-- AIM OF THE TASK --
Set down all of the entries below exactly, and omit the pictures.

-- SUPPLIED ENTRIES --
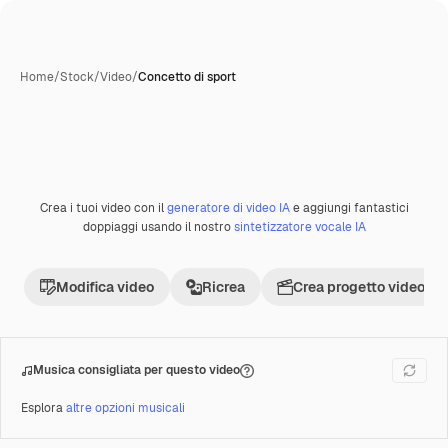
Home
/
Stock
/
Video
/
Concetto di sport
Crea i tuoi video con il
generatore di video IA
e aggiungi fantastici
Premium
doppiaggi usando il nostro
sintetizzatore vocale IA
Modifica video
Ricrea
Crea progetto video
Musica consigliata per questo video
Esplora
altre opzioni musicali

-- EXPECTED ANSWER --
Home
/
Stock
/
Video
/
Concetto di sport
Crea i tuoi video con il
generatore di video IA
e aggiungi fantastici
Premium
doppiaggi usando il nostro
sintetizzatore vocale IA
Modifica video
Ricrea
Crea progetto video
Musica consigliata per questo video
Esplora
altre opzioni musicali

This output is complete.